僕は景色が変わるたびにテンション上がるんだけどな。上村さんほどではないけれど。
「わかってるよな?」
外の景色を見ていると後ろから多々良君が話しかけてくる。何がわかっているのか?
「…ごめん、なんの話?主語と目的語がないとわかんないよ」
「課外活動のことだ。な、ぜ、か!お前たちの班と合同になってしまったが?美山さんと川瀬さんに迷惑かけるなよ。勿論俺達にもだ」
「うーん、言われなくても僕は隅の方にいるつもりなんだけど……あ、お肉は頂戴ね。お野菜中心でもいいからさ」
多々良君はなんでか僕に対しての圧が強い。どうでもいいけど。多々良君の隣に座る津田君はなんともいえない表情だ。
「そうだな……。かな……中山、課外活動中は俺と一緒にいるか?」
「うーん、それもいいかもね。僕は静かにすごしたいから津田君には悪いけど、あんまり交流しないよ。多々良君もそれなら文句ないでしょ」
「津田が見てくれるなら、それでもいいな。美山も安心だろ」
「じゃ、そういうことでよろしくね、津田君」
色々と言いたいことはあるんだ。まあ良いんだけど……。
津田君の誘いも別に悪くはない。しつこくされなければまだいい。林道君が川瀬さんと話せるチャンスも増えるだろうし。
なんて思いながら前を向く。
担任の八宮先生があれこれ話してるけど耳には残らない。多分に面白い話ではあるのだろう。興味はないけど。

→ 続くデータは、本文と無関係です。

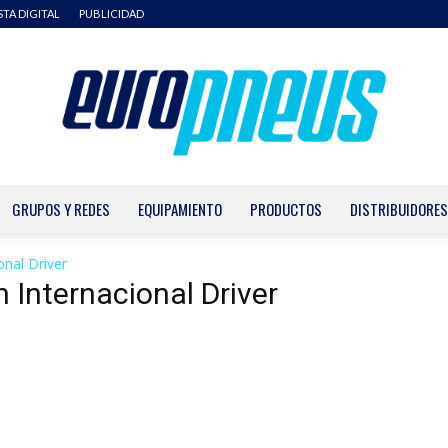
STA DIGITAL
PUBLICIDAD
GRUPOS Y REDES
EQUIPAMIENTO
PRODUCTOS
DISTRIBUIDORES
Europneus
onal Driver
 Internacional Driver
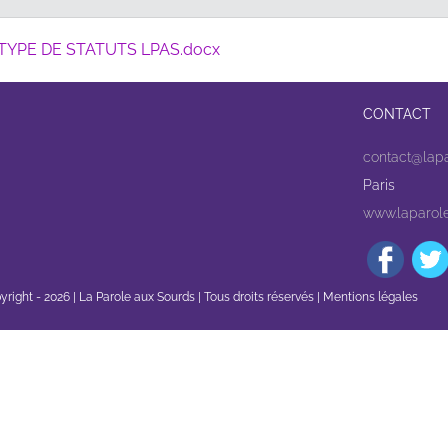
R TYPE DE STATUTS LPAS.docx
CONTACT
contact@lapa
Paris
www.laparole
yright -
2026 | La Parole aux Sourds | Tous droits réservés |
Mentions légales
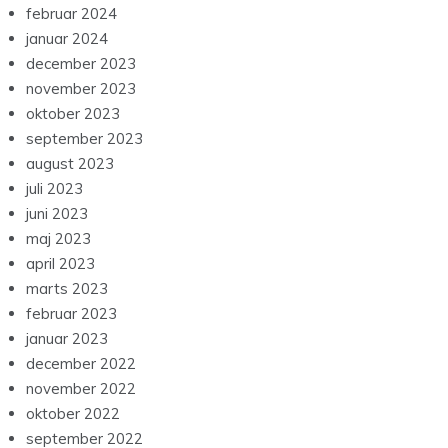
februar 2024
januar 2024
december 2023
november 2023
oktober 2023
september 2023
august 2023
juli 2023
juni 2023
maj 2023
april 2023
marts 2023
februar 2023
januar 2023
december 2022
november 2022
oktober 2022
september 2022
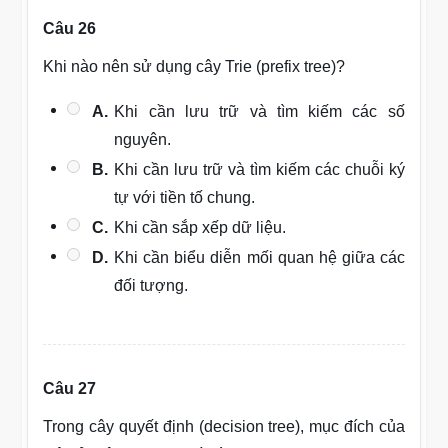
Câu 26
Khi nào nên sử dụng cây Trie (prefix tree)?
A.
Khi cần lưu trữ và tìm kiếm các số
nguyên.
B.
Khi cần lưu trữ và tìm kiếm các chuỗi ký
tự với tiền tố chung.
C.
Khi cần sắp xếp dữ liệu.
D.
Khi cần biểu diễn mối quan hệ giữa các
đối tượng.
Câu 27
Trong cây quyết định (decision tree), mục đích của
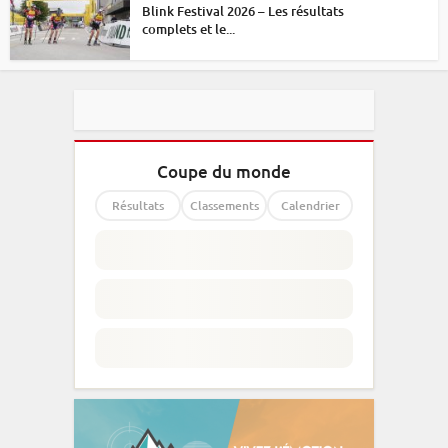
Blink Festival 2026 – Les résultats
complets et le...
Coupe du monde
Résultats
Classements
Calendrier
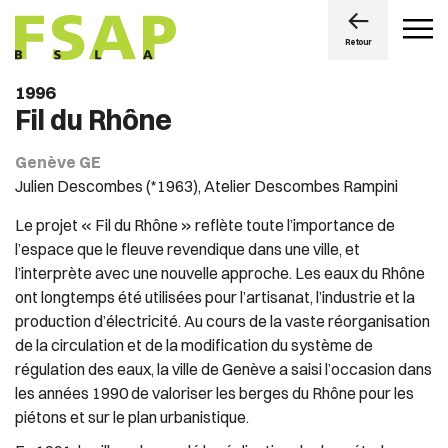
Retour
1996
Fil du Rhône
Genève GE
Julien Descombes (*1963), Atelier Descombes Rampini
Le projet « Fil du Rhône » reflète toute l’importance de
l’espace que le fleuve revendique dans une ville, et
l’interprète avec une nouvelle approche. Les eaux du Rhône
ont longtemps été utilisées pour l’artisanat, l’industrie et la
production d’électricité. Au cours de la vaste réorganisation
de la circulation et de la modification du système de
régulation des eaux, la ville de Genève a saisi l’occasion dans
les années 1990 de valoriser les berges du Rhône pour les
piétons et sur le plan urbanistique.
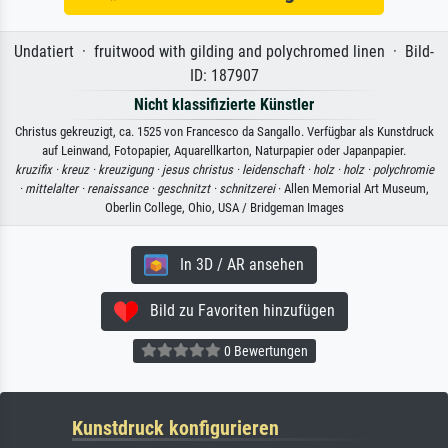
Undatiert · fruitwood with gilding and polychromed linen · Bild-
ID: 187907
Nicht klassifizierte Künstler
Christus gekreuzigt, ca. 1525 von Francesco da Sangallo. Verfügbar als Kunstdruck
auf Leinwand, Fotopapier, Aquarellkarton, Naturpapier oder Japanpapier.
kruzifix ·
kreuz ·
kreuzigung ·
jesus christus ·
leidenschaft ·
holz ·
holz ·
polychromie
·
mittelalter ·
renaissance ·
geschnitzt ·
schnitzerei
· Allen Memorial Art Museum,
Oberlin College, Ohio, USA / Bridgeman Images
In 3D / AR ansehen
Bild zu Favoriten hinzufügen
0 Bewertungen
Kunstdruck konfigurieren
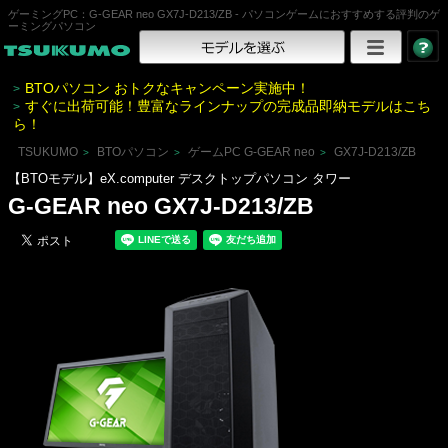
ゲーミングPC：G-GEAR neo GX7J-D213/ZB - パソコンゲームにおすすめする評判のゲ
ーミングパソコン
BTOパソコン おトクなキャンペーン実施中！
>
すぐに出荷可能！豊富なラインナップの完成品即納モデルはこち
>
ら！
TSUKUMO
BTOパソコン
ゲームPC G-GEAR neo
GX7J-D213/ZB
>
>
>
【BTOモデル】eX.computer デスクトップパソコン タワー
G-GEAR neo GX7J-D213/ZB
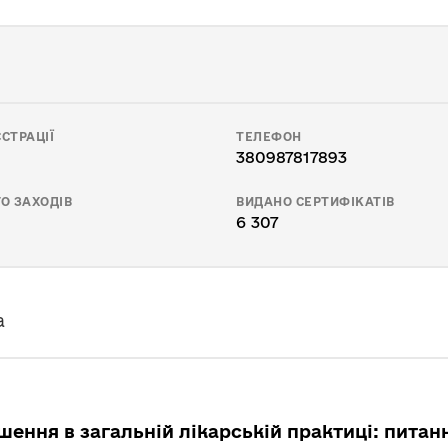
СТРАЦІЇ
ТЕЛЕФОН
380987817893
О ЗАХОДІВ
ВИДАНО СЕРТИФІКАТІВ
6 307
а
шення в загальній лікарській практиці: питанн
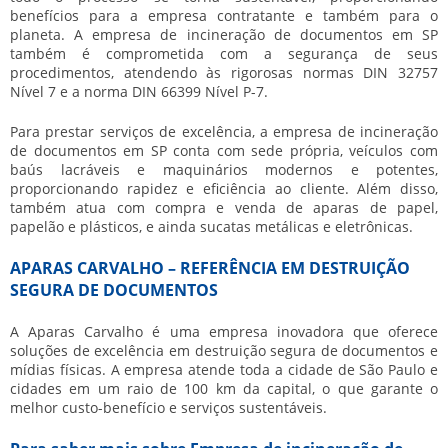
benefícios para a empresa contratante e também para o
planeta. A
empresa de incineração de documentos em SP
também é comprometida com a segurança de seus
procedimentos, atendendo às rigorosas normas DIN 32757
Nível 7 e a norma DIN 66399 Nível P-7.
Para prestar serviços de excelência, a
empresa de incineração
de documentos em SP
conta com sede própria, veículos com
baús lacráveis e maquinários modernos e potentes,
proporcionando rapidez e eficiência ao cliente. Além disso,
também atua com compra e venda de aparas de papel,
papelão e plásticos, e ainda sucatas metálicas e eletrônicas.
APARAS CARVALHO – REFERÊNCIA EM DESTRUIÇÃO
SEGURA DE DOCUMENTOS
A Aparas Carvalho é uma empresa inovadora que oferece
soluções de excelência em destruição segura de documentos e
mídias físicas. A empresa atende toda a cidade de São Paulo e
cidades em um raio de 100 km da capital, o que garante o
melhor custo-benefício e serviços sustentáveis.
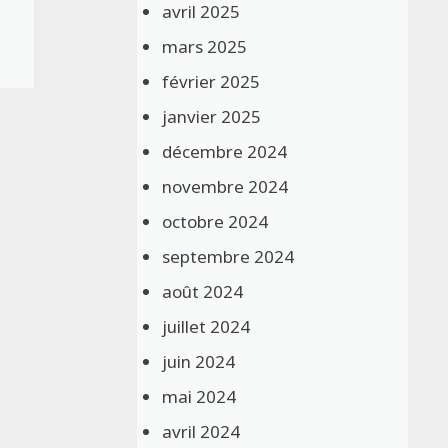
avril 2025
mars 2025
février 2025
janvier 2025
décembre 2024
novembre 2024
octobre 2024
septembre 2024
août 2024
juillet 2024
juin 2024
mai 2024
avril 2024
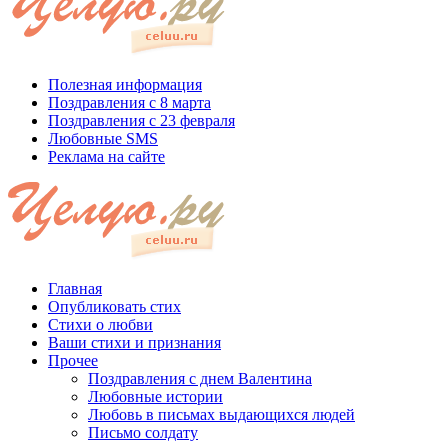
Полезная информация
Поздравления с 8 марта
Поздравления с 23 февраля
Любовные SMS
Реклама на сайте
Главная
Опубликовать стих
Стихи о любви
Ваши стихи и признания
Прочее
Поздравления с днем Валентина
Любовные истории
Любовь в письмах выдающихся людей
Письмо солдату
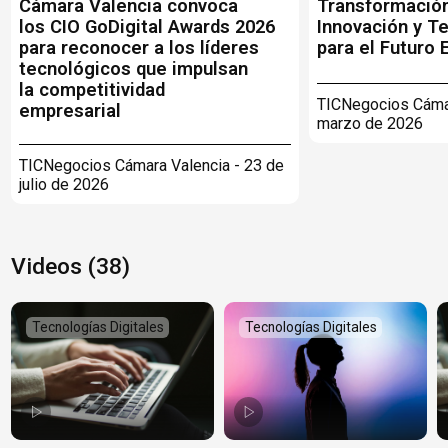
Cámara Valencia convoca
Transformación 
los CIO GoDigital Awards 2026
Innovación y T
para reconocer a los líderes
para el Futuro 
tecnológicos que impulsan
la competitividad
TICNegocios Cámar
empresarial
marzo de 2026
TICNegocios Cámara Valencia - 23 de
julio de 2026
Videos (38)
Tecnologías Digitales
Tecnologías Digitales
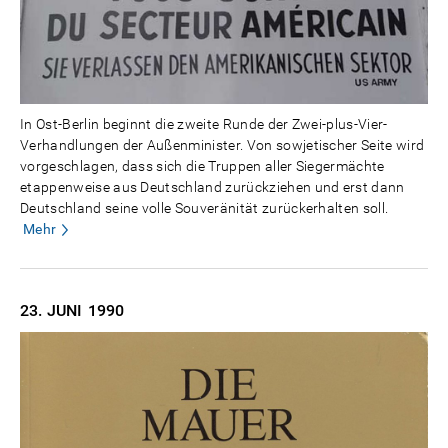
In Ost-Berlin beginnt die zweite Runde der Zwei-plus-Vier-
Verhandlungen der Außenminister. Von sowjetischer Seite wird
vorgeschlagen, dass sich die Truppen aller Siegermächte
etappenweise aus Deutschland zurückziehen und erst dann
Deutschland seine volle Souveränität zurückerhalten soll.
Mehr
23. JUNI
1990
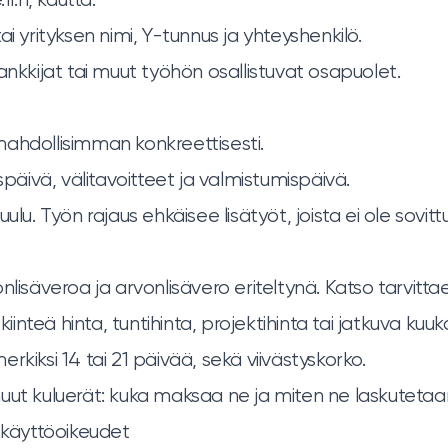
ai yrityksen nimi, Y-tunnus ja yhteyshenkilö.
ankkijat tai muut työhön osallistuvat osapuolet.
ahdollisimman konkreettisesti.
uspäivä, välitavoitteet ja valmistumispäivä.
ulu. Työn rajaus ehkäisee lisätyöt, joista ei ole sovitt
nlisäveroa ja arvonlisävero eriteltynä. Katso tarvitt
 kiinteä hinta, tuntihinta, projektihinta tai jatkuva ku
rkiksi 14 tai 21 päivää, sekä viivästyskorko.
uut kuluerät: kuka maksaa ne ja miten ne laskutetaa
a käyttöoikeudet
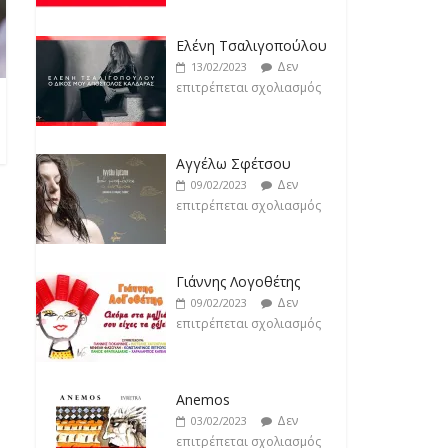
Δεν
19/02/2023
Ελένη Τσαλιγοπούλου
επιτρέπεται σχολιασμός
Δεν
13/02/2023
επιτρέπεται σχολιασμός
Αγγέλω Σφέτσου
Δεν
09/02/2023
επιτρέπεται σχολιασμός
Γιάννης Λογοθέτης
Δεν
09/02/2023
επιτρέπεται σχολιασμός
Anemos
Δεν
03/02/2023
επιτρέπεται σχολιασμός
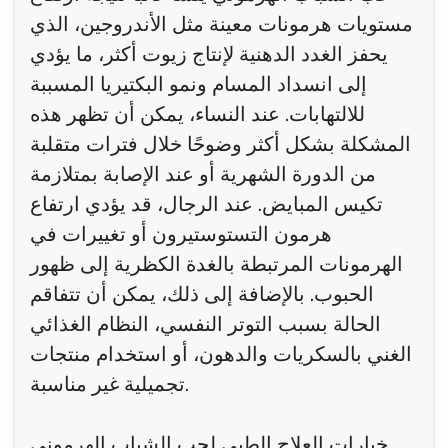
مستويات هرمونات معينة مثل الأندروجين، الذي
يحفز الغدد الدهنية لإنتاج زيوت أكثر، ما يؤدي
إلى انسداد المسام ونمو البكتيريا المسببة
للالتهابات. عند النساء، يمكن أن تظهر هذه
المشكلة بشكل أكثر وضوحًا خلال فترات متقلبة
من الدورة الشهرية أو عند الإصابة بمتلازمة
تكيس المبايض. عند الرجال، قد يؤدي ارتفاع
هرمون التستوستيرون أو تغييرات في
الهرمونات المرتبطة بالغدة الكظرية إلى ظهور
الحبوب. بالإضافة إلى ذلك، يمكن أن تتفاقم
الحالة بسبب التوتر النفسي، النظام الغذائي
الغني بالسكريات والدهون، أو استخدام منتجات
تجميلية غير مناسبة.
خيارات العلاج الطبي لحب الشباب الهرموني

なんだかやり取りに疲れて窓側にひじを置いて、頬杖(角度強)をついて無理矢理に外を見る。変な体勢だけど、いい感じに体に痛みが出て疲れが取れる気がする。退屈だし、この後のことを考えると気も重いから痛みでもなんでも、刺激がないと辛い。
そんなことをしていると、前に座っている新谷さんと上村さんが椅子の間からこっちを見ていることに気がついた。
「んと、何かな?」
「もしかして場所変わってくれるのか!?りぃの近くにいけるなら嬉しいぞ!」
隣の赤羽君のテンションが高い。通路を挟んだ向かいの【ちみ姫】さんともう一人が目をパチクリさせてこちらを見ているのが少し面白い。他の席もうるさいのがそこそこいるけど、赤羽君は目立つものなあ。
【ちみ姫】さん達に向けて顔の前で片手を上げて、ごめんねアピールをしておく。
「バスが動いている間はダメだよ、赤羽君?」
「じゃあ新谷!止まったら代わってくれ!」
「赤羽っち、うちらそんな話をしたいわけじゃないの。なかやんに言いたいことがあんの!……赤羽っち、何その目」
「お、おう…上村にしてはなんだか……いや、なんでもないぞ」
赤羽君が叱られた犬みたいにしょんぼりした表情になるし、肩を落としている。なんだかかわいそうだと思う。
「それで、僕?」
「そう!なかやんはさあ。うちらと思い出作りに来てんだってこと忘れてない?もえぴーとかはさ、今日をほんとーに楽しみにしてるわけ。それこそ、あやめるとかみーなとかも。どーして、勝手に外れようとしてんの?」
笑顔で話しているはずの上村さんの目が笑っていないような気がする。どんな表情だと思うかもしれないけど、なんだかゾクッと寒気がする。
隣の赤羽君も妙な気配に落ち着かない様子だった。
「どうして、ね。僕が動くとみんなに迷惑掛かっちゃうから端の方に居ようと思っただけだよ。津田君に付き合ってもらうつもりだし、思い出作りも」
「多々良のこと気にしてんの?放っておけばいーじゃん」
「……多々良君だけじゃないよ?勝手に合同でやりますとかでクラスの人気者を取った班の男なんて、嫉妬や怒りの感情を向けられてもおかしくはない。まあ赤羽君はいつもあんな感じだからスルーされてるけど」
僕もキャラ変して他のクラスの人に一途になれば変わるんだろうね。赤羽君みたいな純粋な矢印にはならないだろうけど。なんなら僕、その後に関係を突然切りそうで……そうなると女子からの印象最悪になりそう。
しかし、本当に悪い意味で注目されてるなあ。これなら仮病使ってでも休むべきだったか。
「なかやん、普通にしてなきゃうち、怒るからね」
「もう既に怒ってない?」
「怒ってないかんね!もえぴー、なかやんのことちゃんと制御しなよ?」
「え!……中山君、その」
新谷さんは急に話を振られて困惑してたみたいで、何かを言うのに少し時間がかかった。考えついた言葉を発する前にバスが止まる。
「目的地についたぞ。男子、先に降りて準備を手伝えー。それぞれの場所についてはプリントの通りだからな。女子は食材を手分けしてもらってきてくれ」
先生が発した言葉を皮切りに、それぞれ動き始める。新谷さんも上村さんも口を閉じてそれ以上僕に対して何かを話すことはなかった。
安堵した僕は通路側に座る赤羽君に声をかけて、外に出ようとする。